Саймон сделал глубокий вдох и попытался успокоиться. Отпустив Ника, он отступил на несколько шагов и заявил:
— Я еду за ней. И только попробуй остановить меня.
— Но, Лейтон… Ты же помолвлен. С другой.
Саймон выругался и проворчал:
— Я уже забыл про нее.
— …И это — моя ошибка.
Джорджиана вынула Кэролайн из колыбельки и изобразила удивление.
— Такого не может быть. Пирсоны не совершают ошибок. Возьми хотя бы меня… Идеальна во всех отношениях. Блестящий образец благонравного поведения.
— Джулиана уехала.
— Я слышала об этом. — Джорджиана не удивилась.
— Какой же я идиот!
Сестра герцога села в кресло-качалку рядом с колыбелью.
— Продолжай.
Но Саймон не знал, с чего начать. Совершенно не понимал, почему все в его жизни так запуталось, что он уже ни над чем не был властен.
— Я… — Герцог вздохнул и опустился в кресло напротив сестры. Чуть помедлив, он сказал то единственное, что смог придумать: — Я люблю ее.
— Джулиану?..
Он кивнул, взъерошив ладонью волосы.
— Тогда почему женишься не на ней?
Тупая щемящая боль зародилась где-то в груди от этого вопроса, единственного вопроса, который имел сейчас значение и на который у него не было ответа.
Снова вздохнув, Саймон пробормотал:
— Не знаю…
— Но ты же не любишь леди Пенелопу.
Саймон пожал плечами.
— Мне и не требовалось любить ее. А вот сейчас я… — Он обхватил голову руками. — Я совершил ошибку.
Он не мог расторгнуть помолвку, не погубив Пенелопу, — а она этого не заслуживала.
— Ох, Саймон… — В голосе сестры была нежность, которой он недостоин. — Знаешь, Саймон, ведь Джулиана может стать твоей.
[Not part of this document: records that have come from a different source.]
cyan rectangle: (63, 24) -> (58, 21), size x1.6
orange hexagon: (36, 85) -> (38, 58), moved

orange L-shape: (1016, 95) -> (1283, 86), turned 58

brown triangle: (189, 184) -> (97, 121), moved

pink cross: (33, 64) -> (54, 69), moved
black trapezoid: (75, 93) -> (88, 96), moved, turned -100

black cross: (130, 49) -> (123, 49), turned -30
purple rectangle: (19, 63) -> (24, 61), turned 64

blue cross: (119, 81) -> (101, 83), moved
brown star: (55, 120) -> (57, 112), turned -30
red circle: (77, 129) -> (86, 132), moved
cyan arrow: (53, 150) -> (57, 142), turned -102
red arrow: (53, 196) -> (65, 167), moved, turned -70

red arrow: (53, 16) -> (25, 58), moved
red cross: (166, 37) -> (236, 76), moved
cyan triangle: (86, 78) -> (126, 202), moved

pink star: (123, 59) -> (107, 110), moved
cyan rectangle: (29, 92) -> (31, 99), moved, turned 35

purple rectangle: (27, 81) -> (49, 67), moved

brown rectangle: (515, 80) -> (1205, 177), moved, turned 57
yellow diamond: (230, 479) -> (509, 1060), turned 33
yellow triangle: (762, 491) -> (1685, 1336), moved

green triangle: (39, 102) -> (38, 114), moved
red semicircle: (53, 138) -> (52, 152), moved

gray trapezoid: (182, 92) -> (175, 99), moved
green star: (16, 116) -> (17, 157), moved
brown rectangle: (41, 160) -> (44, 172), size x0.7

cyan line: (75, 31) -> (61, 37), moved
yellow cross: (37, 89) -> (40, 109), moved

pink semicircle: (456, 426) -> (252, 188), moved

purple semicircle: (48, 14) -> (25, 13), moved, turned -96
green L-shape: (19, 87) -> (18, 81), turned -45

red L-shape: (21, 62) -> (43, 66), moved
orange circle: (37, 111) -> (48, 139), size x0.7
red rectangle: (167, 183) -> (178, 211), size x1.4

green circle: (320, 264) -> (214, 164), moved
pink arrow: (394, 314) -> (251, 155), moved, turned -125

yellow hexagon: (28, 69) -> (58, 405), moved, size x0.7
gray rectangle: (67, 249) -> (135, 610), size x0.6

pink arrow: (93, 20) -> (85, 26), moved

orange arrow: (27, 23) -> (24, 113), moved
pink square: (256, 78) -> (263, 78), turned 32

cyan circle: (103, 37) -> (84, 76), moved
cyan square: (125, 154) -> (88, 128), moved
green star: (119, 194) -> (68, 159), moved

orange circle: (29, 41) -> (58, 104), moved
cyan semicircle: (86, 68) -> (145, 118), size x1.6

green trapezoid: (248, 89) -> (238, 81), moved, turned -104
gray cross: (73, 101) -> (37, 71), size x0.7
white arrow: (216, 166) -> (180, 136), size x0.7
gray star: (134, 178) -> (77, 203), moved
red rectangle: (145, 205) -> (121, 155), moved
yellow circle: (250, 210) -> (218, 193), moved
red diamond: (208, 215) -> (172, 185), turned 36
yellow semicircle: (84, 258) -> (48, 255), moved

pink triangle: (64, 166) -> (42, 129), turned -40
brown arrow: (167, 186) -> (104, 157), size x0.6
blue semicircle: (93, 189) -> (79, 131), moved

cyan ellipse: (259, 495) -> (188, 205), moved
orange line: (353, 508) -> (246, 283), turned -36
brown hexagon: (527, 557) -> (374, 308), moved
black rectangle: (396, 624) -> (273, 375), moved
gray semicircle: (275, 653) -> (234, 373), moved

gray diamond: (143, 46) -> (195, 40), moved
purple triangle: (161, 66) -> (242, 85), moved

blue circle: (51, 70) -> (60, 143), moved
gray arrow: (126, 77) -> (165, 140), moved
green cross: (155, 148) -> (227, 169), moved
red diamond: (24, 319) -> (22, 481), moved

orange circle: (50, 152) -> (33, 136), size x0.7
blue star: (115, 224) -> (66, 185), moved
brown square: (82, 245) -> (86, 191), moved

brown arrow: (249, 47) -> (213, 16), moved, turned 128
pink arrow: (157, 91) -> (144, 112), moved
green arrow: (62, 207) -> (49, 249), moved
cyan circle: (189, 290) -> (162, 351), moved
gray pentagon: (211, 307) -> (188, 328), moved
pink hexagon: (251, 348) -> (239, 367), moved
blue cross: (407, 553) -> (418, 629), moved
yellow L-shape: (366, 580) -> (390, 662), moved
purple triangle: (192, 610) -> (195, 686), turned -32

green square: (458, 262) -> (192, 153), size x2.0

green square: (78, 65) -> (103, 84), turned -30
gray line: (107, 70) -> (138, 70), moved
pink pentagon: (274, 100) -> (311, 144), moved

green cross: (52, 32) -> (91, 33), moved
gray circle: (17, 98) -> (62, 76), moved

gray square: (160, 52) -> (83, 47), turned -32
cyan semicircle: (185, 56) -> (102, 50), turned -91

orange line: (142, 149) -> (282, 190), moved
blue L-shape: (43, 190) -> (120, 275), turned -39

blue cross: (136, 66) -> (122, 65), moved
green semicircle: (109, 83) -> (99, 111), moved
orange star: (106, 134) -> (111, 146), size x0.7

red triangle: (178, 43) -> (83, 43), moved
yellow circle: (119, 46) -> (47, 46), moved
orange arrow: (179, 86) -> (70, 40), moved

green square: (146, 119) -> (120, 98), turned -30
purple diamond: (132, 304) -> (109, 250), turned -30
А помолвку вполне можно разорвать.
Он покачал головой:
— Нельзя, не причинив вреда Пенелопе.
Джорджиана энергично покачала головой:
— Нет, ошибаешься. Ведь леди Пенелопа — дочь маркиза с имением размерами с Виндзор. Думаешь, она не сможет найти кого-нибудь еще, кого-нибудь, кто будет испытывать к ней нечто большее, чем мимолетный интерес, того, кто не влюблен в другую?
Разумеется, кто-нибудь женится на ней. Но он, Саймон, не будет тем, кто бросит ее на съедение волкам.
— Я не могу.
— Ты слишком благороден! Себе же во вред! — в раздражении воскликнула Джорджиана, и малышка зашевелилась у нее на руках. Джорджиана тут же успокоилась. — В твоей власти сделать себя и Джулиану счастливыми. Навсегда. А что касается леди Пенелопы… Заверяю тебя, Саймон, нет никакой радости в том, чтобы выйти за мужчину, который любит другую.
Эти слова сестры, такие искренние, чудесным образом подействовали на него, и он решительно заявил:
— Мне плевать на скандал! Мне нет дела до леди! Все, что мне нужно, — это Джулиана. Хочу, чтобы она стала моей навсегда! Но если я так поступлю, если погублю Пенелопу… Что Джулиана подумает обо мне? Как она сможет доверять мне, если я был так бессердечен по отношению к другой?